Well i hope these pics are better than i've been posting on the stupid phone.Took them with the canon power shot sx30.  This is what i've been doing for Trinity (granddaughter) with help from @Wildthings (photo shop). Still need to glue the dragon and griffin on the top but that's it.
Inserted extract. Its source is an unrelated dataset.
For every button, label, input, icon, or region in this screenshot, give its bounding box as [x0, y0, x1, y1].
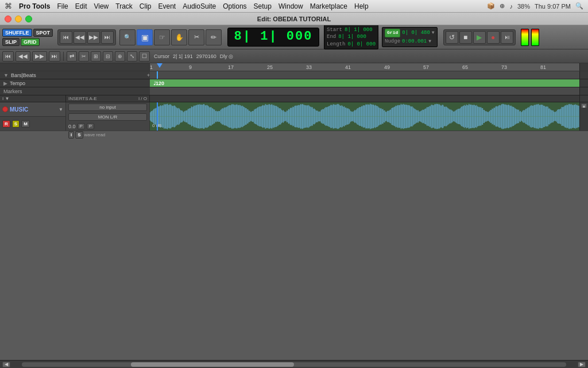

Reactions: Like 2 | EyeCandy! 1 | Great Post 1 | Way Cool 8


----------



## TimR (Mar 12, 2017)

Nice work Steve, excellent job on stand as well!

Reactions: Thank You! 1


----------



## NYWoodturner (Mar 12, 2017)

Nice job Steve! 
Definitely a vote for favorite Grandpa

Reactions: Thank You! 1


----------



## Tony (Mar 12, 2017)

That is super cool Steve, she's going to flip for it! Tony

Reactions: Thank You! 1


----------



## Wildthings (Mar 12, 2017)

That came out superbly!!

Reactions: Thank You! 1


----------



## David Van Asperen (Mar 15, 2017)

I like it!!

Reactions: Thank You! 1


----------



## Mike1950 (Mar 15, 2017)

Very nice work... she will love it

Reactions: Thank You! 1


----------